Jones camped near Fairfield and kept the road open for Lee's retreat, then guarded the rear as the Army of Northern Virginia slogged through the Fairfield Gap in a driving rainstorm on July 5.

Sgt. Martin Schwenk, a German immigrant later named George Martin, was awarded the Medal of Honor on April 23, 1889, for his actions in the Battle of Fairfield. His citation credits his "bravery in an attempt to carry a communication through the enemy's lines; also rescued an officer from the hands of the enemy." Pvt. George C. Platt, an Irish immigrant serving in Troop H of the 6th U.S. Cavalry, was awarded the Medal of Honor on July 12, 1895, for his actions at Fairfield. His citation reads, "Seized the regimental flag upon the death of the standard bearer in a hand-to-hand fight and prevented it from falling into the hands of the enemy." His commander was Lt. Louis H. Carpender, who was awarded the Medal of Honor in the Indian wars.

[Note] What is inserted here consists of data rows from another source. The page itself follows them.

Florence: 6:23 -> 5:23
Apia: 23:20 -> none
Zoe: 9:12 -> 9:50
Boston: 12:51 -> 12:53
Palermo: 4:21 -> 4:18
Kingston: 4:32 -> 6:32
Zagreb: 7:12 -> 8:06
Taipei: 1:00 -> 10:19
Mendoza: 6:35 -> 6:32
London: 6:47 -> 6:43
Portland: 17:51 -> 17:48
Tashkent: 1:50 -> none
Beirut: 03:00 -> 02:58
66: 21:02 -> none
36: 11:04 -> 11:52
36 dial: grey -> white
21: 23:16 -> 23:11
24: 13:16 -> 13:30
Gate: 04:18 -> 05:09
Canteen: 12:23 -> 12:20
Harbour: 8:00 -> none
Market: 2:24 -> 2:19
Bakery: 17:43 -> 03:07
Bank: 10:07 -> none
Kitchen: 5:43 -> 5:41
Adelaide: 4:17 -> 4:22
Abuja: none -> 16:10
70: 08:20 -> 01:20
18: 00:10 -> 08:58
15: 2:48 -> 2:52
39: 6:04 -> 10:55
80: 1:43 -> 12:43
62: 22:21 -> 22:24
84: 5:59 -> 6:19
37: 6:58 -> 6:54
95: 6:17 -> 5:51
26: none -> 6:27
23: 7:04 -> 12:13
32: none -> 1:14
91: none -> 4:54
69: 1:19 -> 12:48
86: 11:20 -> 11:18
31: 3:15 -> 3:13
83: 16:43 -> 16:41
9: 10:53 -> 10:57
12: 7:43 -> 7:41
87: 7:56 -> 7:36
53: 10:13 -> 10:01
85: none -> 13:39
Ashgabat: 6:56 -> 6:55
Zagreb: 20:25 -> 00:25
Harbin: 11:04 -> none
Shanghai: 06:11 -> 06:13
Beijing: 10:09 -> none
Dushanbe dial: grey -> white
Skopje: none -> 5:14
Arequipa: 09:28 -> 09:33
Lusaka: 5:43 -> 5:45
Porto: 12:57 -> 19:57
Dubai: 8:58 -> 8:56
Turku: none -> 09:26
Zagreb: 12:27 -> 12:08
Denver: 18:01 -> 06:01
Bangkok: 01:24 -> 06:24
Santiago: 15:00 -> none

After the fighting had ended, many wounded soldiers were cared for in the town of Fairfield. Major Samuel H. Starr was taken to the widow Sarah Amanda Blythe's house, which is likely where his arm was amputated. Other accounts mention that the Rufus C. Swope House (across from the Fairfield Inn), and St. John's Lutheran Church were used as hospitals. It is probable that other buildings in the town were used for this purpose as well.